How can you compare the advertised rate to the banks when their existing clients have had their rates put up to higher than the banks?What happens if you need more money in 4 years and they are not lending (well actually they are but through a nother lender). You still pay break costs even if you refinance back through rate busters.
If anyone is reading this and thinks for a second any of the lender in Eoli's list have any credibility; DONT GET A LOAN WITH THESE LENDERS – STICK TO A BANK!
DONT USE THESE LENDERS – they are all the same lenders. Just different "mortgage managers'.
eloi wrote:Banker you know that the only reason nonn banks stopped lending was because the wholesale lending stopped so they couldnt tap any money to finance and lend to customers and that the only reason the majors gave cheaper rates during the crisis was so they could get more of the market. In other words get them while they are down and then lift rates later once they are in.
This doesnt make sense. We all know banks have gone above the reserve. Now your saying they are keeping rates low to get marketshare? Even if they do start lifting rates again – at least it is transparent. Not regular increase to existing clients to make a profit while still offering new loans to hook people with low rates?
Sorry Elio but these buys are simply dodgy and not worth the 0.1%. The 0.1% is not even a real figure – you'll be cheaper for 6 months!
I'm all for competition but not blatent rip offs and dodgy preditors praying on the uneducated home loan seekers.

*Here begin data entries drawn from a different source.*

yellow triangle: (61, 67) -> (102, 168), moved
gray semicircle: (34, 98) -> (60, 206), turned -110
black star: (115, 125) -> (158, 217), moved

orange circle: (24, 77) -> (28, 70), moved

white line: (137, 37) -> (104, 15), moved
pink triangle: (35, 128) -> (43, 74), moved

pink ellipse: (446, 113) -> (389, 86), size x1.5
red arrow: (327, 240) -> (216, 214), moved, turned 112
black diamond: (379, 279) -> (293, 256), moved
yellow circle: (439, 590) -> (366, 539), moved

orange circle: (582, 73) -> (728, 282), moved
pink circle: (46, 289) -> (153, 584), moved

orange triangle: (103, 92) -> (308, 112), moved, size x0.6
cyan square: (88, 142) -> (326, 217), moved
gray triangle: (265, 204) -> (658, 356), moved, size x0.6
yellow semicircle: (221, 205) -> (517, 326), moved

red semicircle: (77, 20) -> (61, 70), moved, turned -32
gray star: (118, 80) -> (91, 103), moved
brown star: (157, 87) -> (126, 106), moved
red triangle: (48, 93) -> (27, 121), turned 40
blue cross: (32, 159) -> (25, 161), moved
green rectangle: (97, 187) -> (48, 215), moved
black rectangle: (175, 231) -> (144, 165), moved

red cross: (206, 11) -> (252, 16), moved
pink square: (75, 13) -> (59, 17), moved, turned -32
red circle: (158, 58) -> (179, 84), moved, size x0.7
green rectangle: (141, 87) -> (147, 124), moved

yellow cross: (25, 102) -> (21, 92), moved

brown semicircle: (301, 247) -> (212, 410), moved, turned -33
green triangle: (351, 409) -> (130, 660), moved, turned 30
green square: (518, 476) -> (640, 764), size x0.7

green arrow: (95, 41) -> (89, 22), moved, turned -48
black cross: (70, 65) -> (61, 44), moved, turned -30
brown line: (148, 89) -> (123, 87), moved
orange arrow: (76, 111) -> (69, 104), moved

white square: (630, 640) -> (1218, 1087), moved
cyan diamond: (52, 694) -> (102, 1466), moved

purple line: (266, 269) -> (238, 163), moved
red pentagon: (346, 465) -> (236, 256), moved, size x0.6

eloi wrote:LOOOOL i can tell u work for a major bank. We all know that the only reason most of those non bank lenders stuffed up was because of the GFC. If ur talking about exit fees then just look at the major 4, if u want to see higher rates just look at the major 4. All u have to do is have a look at resi, Mortgage house and a few more to see how much better their deal are than the major 4. The problem is that the GFC caught everyone of guard and that includes the major 4. The major 4 where just lucky that they had australians hard earnedmoney in their accounts that they could use to bail themselves out of trouble or else they would be going down the same road and the non banks.Eloi, do a search on this site for exit fees from RAMS or RHG, and see how many members of the forum were stuck with non-banks because of the ridiculous exit fees.
Saying the big 4 were bailed out by savings accounts is ridiculous. They had to borrow from many different sources to fund loans.
This is not a defence of the Big 4; they had a nice government guarantee to help them through the GFC, and their overall treatment of small business was disgraceful, but I'd rather have a strong banking sector than a system like the US system.